TAL International Group Announces Proposed Secondary Offering By Selling Stockholders
TAL International Group, Inc. (the “Company” or “TAL”) (NYSE: TAL)
announced today a public secondary offering of an aggregate of 5,000,000
shares of common stock by certain selling stockholders of the...
TAL International Group, Inc. (the “Company” or “TAL”) (NYSE: TAL) announced today a public secondary offering of an aggregate of 5,000,000 shares of common stock by certain selling stockholders of the Company, including affiliated funds of The Jordan Company, L.P., JZ Capital Partners Limited and Edgewater Growth Capital Partners, L.P. The Company will not receive any of the proceeds from the sale of shares of common stock by the selling stockholders in this offering.

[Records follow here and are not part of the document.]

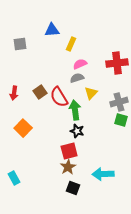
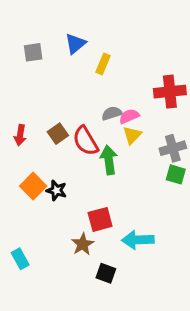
blue triangle: (52, 30) -> (75, 44), turned -35
gray square: (20, 44) -> (33, 52), moved
pink semicircle: (80, 64) -> (129, 116), moved
black star: (77, 131) -> (56, 190), moved
brown star: (68, 167) -> (83, 244), moved
cyan arrow: (103, 174) -> (138, 240), moved

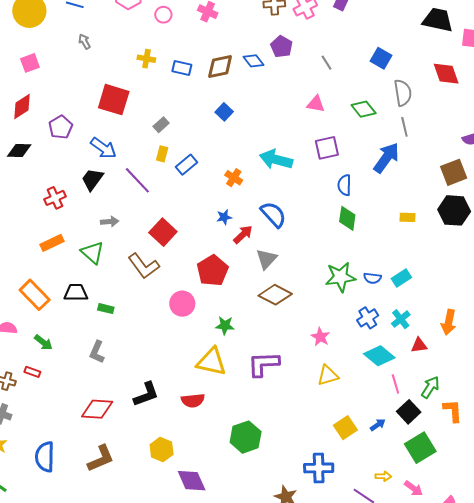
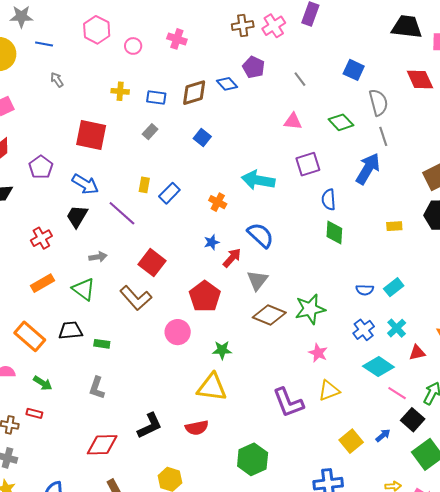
gray rectangle: (161, 125) -> (150, 132), moved
green star: (340, 277) -> (310, 309), moved
purple L-shape: (263, 364) -> (288, 403), moved, turned -104
pink line: (395, 384) -> (397, 393), turned -36

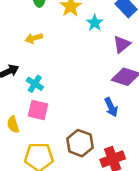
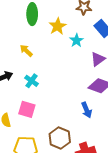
yellow arrow: (34, 38) -> (26, 51), turned 56
cyan cross: (35, 84) -> (31, 81), moved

Assuming all of the 5,000,000 shares are sold in the offering, the selling stockholders aggregate ownership in the Company will decrease from approximately 27% to approximately 12%, with The Jordan Company, L.P. at 9.9%, JZ Capital Partners Limited at 1.1% and Edgewater Growth Capital Partners, L.P. at 1.1%. The selling stockholders have also granted the underwriter an option for 30 days to purchase up to an aggregate of 750,000 additional shares of common stock. The shares are being sold by the selling stockholders in an underwritten at-the-market offering pursuant to an effective shelf registration statement filed with the U.S. Securities and Exchange Commission. Goldman, Sachs & Co. will be the sole underwriter of the offering. This offering is being made by means of a prospectus supplement and accompanying base prospectus, copies of which may be obtained from Goldman, Sachs & Co., Prospectus Department, 200 West Street, New York, NY 10282, telephone: (866) 471-2526, fax: (212) 902-9316, email: email@example.com. This press release shall not constitute an offer to sell, nor the solicitation of an offer to buy, the Company's common stock or any other securities, nor shall there be any sale of securities mentioned in this press release in any state or jurisdiction in which such offer, solicitation or sale would be unlawful prior to registration or qualification under the securities laws of any such state.